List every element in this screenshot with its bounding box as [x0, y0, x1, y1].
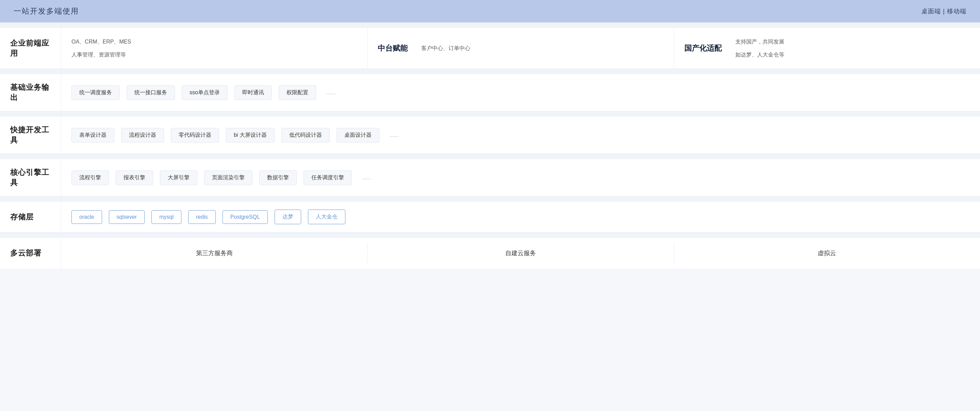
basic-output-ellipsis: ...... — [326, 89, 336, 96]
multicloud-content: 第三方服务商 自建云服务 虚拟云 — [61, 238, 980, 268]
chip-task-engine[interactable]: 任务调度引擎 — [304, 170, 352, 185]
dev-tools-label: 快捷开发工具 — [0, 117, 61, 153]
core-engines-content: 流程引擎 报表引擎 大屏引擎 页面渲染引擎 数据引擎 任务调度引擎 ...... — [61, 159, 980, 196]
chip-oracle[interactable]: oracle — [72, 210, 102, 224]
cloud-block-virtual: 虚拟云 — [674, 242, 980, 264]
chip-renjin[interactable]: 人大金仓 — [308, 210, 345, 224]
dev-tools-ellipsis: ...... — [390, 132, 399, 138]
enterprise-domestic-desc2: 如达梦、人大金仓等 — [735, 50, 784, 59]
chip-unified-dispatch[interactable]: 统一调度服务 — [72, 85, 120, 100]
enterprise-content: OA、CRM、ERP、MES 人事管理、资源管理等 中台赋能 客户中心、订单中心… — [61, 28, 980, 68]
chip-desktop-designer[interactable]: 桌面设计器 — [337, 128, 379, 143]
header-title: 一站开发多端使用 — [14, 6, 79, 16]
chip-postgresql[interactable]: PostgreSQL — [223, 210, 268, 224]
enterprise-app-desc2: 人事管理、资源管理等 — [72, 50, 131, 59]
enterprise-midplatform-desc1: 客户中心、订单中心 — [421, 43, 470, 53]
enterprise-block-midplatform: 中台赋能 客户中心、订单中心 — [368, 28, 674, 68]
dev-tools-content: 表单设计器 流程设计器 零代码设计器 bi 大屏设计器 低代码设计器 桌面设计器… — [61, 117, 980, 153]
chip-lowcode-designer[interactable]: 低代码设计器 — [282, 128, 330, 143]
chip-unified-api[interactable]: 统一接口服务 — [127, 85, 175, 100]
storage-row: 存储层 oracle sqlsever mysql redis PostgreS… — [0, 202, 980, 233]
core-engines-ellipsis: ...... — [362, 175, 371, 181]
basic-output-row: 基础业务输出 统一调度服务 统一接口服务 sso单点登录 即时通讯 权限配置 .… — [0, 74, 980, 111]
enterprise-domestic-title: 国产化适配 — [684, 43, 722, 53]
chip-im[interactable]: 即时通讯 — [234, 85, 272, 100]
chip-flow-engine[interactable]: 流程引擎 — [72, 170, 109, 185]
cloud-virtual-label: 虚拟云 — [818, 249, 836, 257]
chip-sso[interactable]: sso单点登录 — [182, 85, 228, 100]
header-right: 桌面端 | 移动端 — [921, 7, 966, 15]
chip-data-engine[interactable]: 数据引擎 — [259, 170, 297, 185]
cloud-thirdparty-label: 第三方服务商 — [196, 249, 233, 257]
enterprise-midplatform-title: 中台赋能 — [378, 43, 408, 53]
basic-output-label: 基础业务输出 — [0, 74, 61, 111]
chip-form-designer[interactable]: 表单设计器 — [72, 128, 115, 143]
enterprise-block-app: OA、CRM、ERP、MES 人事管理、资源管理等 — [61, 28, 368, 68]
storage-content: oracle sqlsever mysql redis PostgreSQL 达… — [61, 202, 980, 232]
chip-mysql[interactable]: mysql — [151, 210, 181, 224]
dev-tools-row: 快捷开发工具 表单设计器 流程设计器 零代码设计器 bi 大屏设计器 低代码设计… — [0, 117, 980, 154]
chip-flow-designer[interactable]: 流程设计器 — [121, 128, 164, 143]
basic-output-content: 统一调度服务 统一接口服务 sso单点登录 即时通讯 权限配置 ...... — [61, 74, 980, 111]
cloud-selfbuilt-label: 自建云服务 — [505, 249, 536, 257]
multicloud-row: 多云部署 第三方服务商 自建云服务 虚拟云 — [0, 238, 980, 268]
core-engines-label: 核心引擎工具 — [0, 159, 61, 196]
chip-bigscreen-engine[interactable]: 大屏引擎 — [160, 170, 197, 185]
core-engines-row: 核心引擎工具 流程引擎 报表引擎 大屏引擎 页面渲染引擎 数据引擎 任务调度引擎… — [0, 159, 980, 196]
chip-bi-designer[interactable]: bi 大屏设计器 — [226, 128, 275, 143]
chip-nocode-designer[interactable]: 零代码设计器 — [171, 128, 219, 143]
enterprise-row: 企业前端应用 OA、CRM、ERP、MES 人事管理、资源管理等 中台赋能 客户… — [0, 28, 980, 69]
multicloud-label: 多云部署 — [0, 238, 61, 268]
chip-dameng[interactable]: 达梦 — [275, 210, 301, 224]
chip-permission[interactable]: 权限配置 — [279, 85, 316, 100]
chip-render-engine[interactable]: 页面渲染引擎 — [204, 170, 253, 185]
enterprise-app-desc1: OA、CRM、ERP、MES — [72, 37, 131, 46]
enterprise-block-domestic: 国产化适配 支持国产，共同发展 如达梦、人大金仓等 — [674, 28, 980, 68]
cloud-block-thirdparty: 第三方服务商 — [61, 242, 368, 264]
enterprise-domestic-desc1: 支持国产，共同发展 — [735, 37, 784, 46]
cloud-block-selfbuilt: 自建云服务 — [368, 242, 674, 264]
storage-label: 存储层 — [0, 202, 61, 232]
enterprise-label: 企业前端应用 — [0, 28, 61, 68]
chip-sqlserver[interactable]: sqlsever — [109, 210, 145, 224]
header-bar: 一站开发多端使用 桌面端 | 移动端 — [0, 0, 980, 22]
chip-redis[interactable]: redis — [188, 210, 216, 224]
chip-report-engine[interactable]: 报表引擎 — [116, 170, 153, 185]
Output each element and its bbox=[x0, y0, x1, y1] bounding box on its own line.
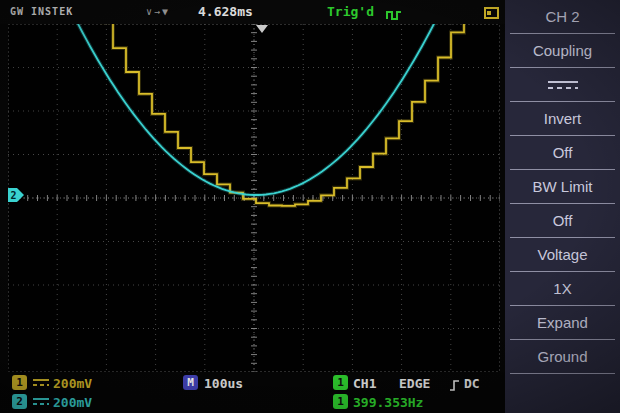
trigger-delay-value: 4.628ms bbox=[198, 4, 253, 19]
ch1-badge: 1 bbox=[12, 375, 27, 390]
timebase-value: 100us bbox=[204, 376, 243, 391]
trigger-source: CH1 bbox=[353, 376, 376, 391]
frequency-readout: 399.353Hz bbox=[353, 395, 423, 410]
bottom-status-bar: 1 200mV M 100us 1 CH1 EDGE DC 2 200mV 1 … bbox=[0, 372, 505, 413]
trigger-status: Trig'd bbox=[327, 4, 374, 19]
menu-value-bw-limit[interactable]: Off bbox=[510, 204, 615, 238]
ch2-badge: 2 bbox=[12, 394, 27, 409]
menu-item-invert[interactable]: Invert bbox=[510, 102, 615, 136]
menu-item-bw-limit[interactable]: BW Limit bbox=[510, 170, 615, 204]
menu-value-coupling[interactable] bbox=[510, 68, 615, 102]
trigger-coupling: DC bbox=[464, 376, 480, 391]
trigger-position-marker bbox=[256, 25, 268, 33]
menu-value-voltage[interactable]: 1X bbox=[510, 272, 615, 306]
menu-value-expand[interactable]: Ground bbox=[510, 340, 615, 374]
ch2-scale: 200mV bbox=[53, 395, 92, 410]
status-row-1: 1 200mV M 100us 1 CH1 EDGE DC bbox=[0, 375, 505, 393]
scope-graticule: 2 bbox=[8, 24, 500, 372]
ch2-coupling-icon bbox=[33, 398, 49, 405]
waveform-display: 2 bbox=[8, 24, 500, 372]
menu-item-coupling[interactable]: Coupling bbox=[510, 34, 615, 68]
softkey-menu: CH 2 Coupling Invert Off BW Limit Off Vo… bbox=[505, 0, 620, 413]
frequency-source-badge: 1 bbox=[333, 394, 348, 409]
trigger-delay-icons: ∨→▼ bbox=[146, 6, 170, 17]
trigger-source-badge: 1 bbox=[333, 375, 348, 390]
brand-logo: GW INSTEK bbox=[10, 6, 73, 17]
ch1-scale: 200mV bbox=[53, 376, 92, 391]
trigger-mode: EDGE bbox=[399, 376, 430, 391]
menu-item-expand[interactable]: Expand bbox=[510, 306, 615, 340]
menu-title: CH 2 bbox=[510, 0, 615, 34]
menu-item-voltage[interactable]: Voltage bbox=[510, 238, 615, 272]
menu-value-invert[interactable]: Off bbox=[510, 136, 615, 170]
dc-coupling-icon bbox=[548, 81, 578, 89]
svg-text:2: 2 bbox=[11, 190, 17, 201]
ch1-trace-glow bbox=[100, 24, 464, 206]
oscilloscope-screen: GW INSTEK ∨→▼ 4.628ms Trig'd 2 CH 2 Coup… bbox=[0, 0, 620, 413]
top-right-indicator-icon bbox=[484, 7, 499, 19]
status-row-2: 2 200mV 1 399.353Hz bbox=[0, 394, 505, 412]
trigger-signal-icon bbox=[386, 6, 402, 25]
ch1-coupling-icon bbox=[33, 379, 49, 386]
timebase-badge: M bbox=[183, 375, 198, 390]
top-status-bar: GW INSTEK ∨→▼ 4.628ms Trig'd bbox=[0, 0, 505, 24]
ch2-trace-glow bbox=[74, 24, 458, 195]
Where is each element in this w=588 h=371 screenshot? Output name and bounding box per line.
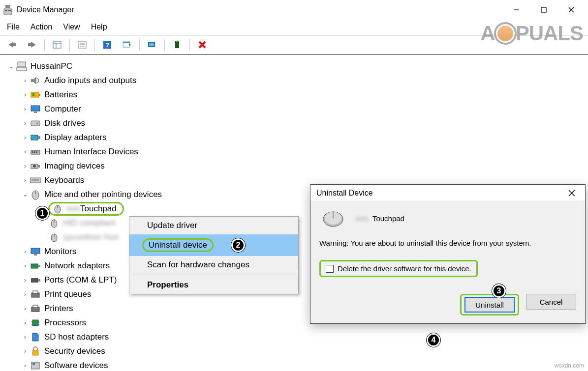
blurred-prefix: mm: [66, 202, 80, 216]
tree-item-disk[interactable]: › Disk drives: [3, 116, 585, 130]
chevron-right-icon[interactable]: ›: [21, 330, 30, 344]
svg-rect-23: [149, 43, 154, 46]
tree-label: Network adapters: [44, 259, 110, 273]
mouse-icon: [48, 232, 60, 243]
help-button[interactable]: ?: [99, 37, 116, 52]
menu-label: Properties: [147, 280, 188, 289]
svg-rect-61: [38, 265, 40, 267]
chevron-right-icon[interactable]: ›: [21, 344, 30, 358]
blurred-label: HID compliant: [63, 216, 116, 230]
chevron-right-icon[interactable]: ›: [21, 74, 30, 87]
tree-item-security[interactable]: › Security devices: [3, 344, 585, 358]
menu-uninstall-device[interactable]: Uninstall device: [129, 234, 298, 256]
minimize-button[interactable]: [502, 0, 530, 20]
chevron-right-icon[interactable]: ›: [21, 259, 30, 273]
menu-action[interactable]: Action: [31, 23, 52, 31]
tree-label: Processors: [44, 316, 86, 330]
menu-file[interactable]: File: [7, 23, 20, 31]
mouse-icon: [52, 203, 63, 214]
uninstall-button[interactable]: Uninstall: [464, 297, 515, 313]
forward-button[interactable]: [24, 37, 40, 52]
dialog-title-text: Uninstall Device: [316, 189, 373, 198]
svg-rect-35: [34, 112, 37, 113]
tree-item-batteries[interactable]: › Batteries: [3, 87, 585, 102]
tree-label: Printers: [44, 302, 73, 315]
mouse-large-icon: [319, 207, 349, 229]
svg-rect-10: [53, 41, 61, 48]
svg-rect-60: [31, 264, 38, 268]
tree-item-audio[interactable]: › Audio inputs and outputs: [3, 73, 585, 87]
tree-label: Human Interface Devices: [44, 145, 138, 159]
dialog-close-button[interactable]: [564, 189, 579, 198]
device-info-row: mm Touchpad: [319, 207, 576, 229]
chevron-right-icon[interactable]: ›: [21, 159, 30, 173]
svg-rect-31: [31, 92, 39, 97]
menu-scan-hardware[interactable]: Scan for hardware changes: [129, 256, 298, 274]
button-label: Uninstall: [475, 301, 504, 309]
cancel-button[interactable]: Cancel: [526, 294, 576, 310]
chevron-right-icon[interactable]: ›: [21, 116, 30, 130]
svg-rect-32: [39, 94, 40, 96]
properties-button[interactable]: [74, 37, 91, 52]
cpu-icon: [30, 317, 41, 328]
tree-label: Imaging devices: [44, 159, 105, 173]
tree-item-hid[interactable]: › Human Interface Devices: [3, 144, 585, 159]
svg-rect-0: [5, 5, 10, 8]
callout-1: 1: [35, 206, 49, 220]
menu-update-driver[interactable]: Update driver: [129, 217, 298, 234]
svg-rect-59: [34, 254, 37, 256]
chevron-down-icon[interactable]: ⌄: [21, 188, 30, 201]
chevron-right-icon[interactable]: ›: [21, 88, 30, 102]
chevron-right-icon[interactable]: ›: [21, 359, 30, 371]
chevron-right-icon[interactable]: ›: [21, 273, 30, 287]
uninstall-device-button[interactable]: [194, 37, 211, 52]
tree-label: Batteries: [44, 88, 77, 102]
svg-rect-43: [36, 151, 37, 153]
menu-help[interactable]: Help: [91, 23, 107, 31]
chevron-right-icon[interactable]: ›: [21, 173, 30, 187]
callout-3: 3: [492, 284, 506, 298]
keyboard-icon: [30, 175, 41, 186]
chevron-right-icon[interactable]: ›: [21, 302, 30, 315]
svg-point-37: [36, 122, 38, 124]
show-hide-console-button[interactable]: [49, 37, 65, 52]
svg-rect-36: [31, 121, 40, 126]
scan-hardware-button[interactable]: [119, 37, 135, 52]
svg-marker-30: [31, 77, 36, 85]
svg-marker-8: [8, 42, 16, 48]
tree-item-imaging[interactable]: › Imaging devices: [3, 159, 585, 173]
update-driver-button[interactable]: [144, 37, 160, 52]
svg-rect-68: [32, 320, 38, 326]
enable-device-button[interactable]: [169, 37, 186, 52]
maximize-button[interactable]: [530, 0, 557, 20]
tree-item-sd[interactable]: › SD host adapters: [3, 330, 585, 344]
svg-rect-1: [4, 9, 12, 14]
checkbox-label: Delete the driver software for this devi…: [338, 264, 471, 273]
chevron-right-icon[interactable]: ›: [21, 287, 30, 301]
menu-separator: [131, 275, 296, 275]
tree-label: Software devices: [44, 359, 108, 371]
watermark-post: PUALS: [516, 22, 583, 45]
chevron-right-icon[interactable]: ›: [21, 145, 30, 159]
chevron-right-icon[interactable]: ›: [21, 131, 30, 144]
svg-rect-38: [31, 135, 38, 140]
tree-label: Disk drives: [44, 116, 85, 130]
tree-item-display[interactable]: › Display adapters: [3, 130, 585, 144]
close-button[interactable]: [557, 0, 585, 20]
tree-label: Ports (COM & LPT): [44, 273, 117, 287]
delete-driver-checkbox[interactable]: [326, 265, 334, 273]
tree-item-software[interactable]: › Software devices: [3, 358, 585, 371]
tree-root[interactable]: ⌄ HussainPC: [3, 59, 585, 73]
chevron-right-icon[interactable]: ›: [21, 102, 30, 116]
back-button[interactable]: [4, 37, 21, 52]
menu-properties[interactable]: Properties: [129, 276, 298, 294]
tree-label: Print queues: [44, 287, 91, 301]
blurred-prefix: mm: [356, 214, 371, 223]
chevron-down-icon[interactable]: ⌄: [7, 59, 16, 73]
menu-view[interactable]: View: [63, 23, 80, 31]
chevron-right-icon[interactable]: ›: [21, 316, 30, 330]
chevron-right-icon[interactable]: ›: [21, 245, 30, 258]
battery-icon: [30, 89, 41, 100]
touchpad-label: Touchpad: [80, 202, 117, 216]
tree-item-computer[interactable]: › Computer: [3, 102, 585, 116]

**Your task**
Pull every line containing the word "prefix" out of the listing.

**Exercise solution**
blurred-prefix: mm: [66, 202, 80, 216]
blurred-prefix: mm: [356, 214, 371, 223]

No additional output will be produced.